Another splendid composition in this work are the two angels pouring out the black-spotted plague upon England, on page 9; in which the fore-shortening of the legs, the grandeur of their positions, and the harmony with which they are adapted to each other and to their curved trumpets, are perfectly admirable. The subject-matter of the work is written in the same wild and singular measures as the preceding, and describes, in mystical language, the terrors of plague and anarchy which overspread England during the slumbers of Enitharmon for eighteen hundred years; upon whose awaking, the ferocious spirit Ore burst into flames 'in the vineyards of red France.' At the end of this poem are seven separate engravings on folio pages, without letterpress, which are colored like the former part of the work, with a degree of splendor and force, as almost to resemble sketches in oil-colors. The finest of these are a figure of an angel standing in the sun, a group of three furies surrounded by clouds and fire, and a figure of a man sitting beneath a tree in the deepest dejection; all of which are peculiarly remarkable for their strength and splendor of coloring. Another publication by Mr. Blake consisted only of a small quarto volume of twenty-three engravings of various shapes and sizes, colored as before, some of which are of extraordinary effect and beauty. The best plates in this series are—the first of an aged man, with a white heard sweeping the ground, and writing in a book with each hand, naked; a human figure pressing out his brain through his ears; and the great sea-serpent; but perhaps the best is a figure sinking in a stormy sea at sunset, the splendid light of which, and the foam upon the black waves, are almost magical effects of coloring. Beneath the first design is engraved 'Lambeth, printed by W. Blake, 1794.'

Blake's modes of preparing his ground, and laying them over his panels for painting, mixing his colors, and manner of working, were those which he considered to have been practized by the earliest fresco painters, whose productions still remain, in numerous instances, vivid and permanently fresh. His ground was a mixture of whiting and carpenter's glue, which he passed over several times in thin coatings: his colors he ground himself, and also united them with the same sort of glue, but in a much weaker state. He would, in the course of painting a picture, pass a very thin transparent wash of glue-water over the whole of the parts he had worked upon, and then proceed with his finishing.[10]

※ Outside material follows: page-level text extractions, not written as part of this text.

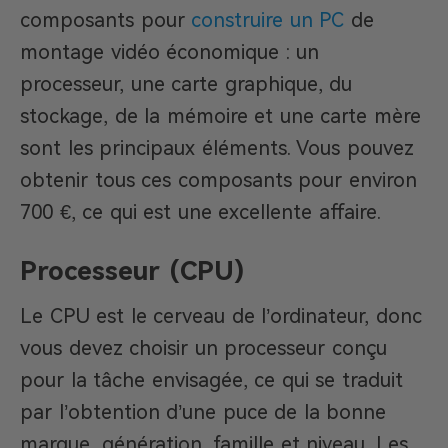
composants pour
construire un PC
de
montage vidéo économique : un
processeur, une carte graphique, du
stockage, de la mémoire et une carte mère
sont les principaux éléments. Vous pouvez
obtenir tous ces composants pour environ
700 €, ce qui est une excellente affaire.
Processeur (CPU)
Le CPU est le cerveau de l’ordinateur, donc
vous devez choisir un processeur conçu
pour la tâche envisagée, ce qui se traduit
par l’obtention d’une puce de la bonne
marque, génération, famille et niveau. Les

This process I have tried, and find, by using my mixture warm, that I can produce the same texture as possessed in Blake's pictures of the Last Judgment, and others of his productions, particularly in Varley's curious picture of the personified Flea. Blake preferred mixing his colors with carpenter's glue, to gum, on account of the latter cracking in the sun, and becoming humid in moist weather. The glue-mixture stands the sun, and change of atmosphere has no effect upon it. Every carpenter knows that if a broken piece of stick be joined with good glue, the stick will seldom break again in the glued parts.

That Blake had many secret modes of working, both as a colorist and an engraver, I have no doubt. His method of eating away the plain copper, and leaving his drawn lines of his subjects and his words as stereotype, is, in my mind, perfectly original. Mrs. Blake is in possession of the secret, and she ought to receive something considerable for its communication, as I am quite certain it may be used to the greatest advantage both to artists and literary characters in general.

That Blake's colored plates have more effect than others where gum has been used, is, in my opinion, the fact, and I shall rest my assertion upon those beautiful specimens in the possession of Mr. Upcott, colored purposely for that gentleman's godfather, Ozias Humphrey, Esq., to whom Blake wrote the following interesting letter.

TO OZIAS HUMPHREY, ESQ.

'The design of The Last Judgment, which I have completed by your recommendation for the Countess of Egremont, it is necessary to give some account of; and its various parts ought to be described, for the accommodation of those who give it the honor of their attention.

'Christ seated on the Throne of Judgment: the Heavens in clouds rolling before him and around him, like a scroll ready to be consumed in the fires of the Angels; who descend before his feet, with their four trumpets sounding to the four winds.

'Beneath, the Earth is convulsed with the labours of the Resurrection. In the caverns of the earth is the Dragon with seven heads and ten horns, chained by two Angels; and above his cavern, on the earth's surface, is the Harlot, also seized and bound by two Angels with chains, while her palaces are falling into ruins, and her counsellors and warriors are descending into the abyss, in wailing and despair.

'Hell opens beneath the harlot's seat on the left hand, into which the wicked are descending.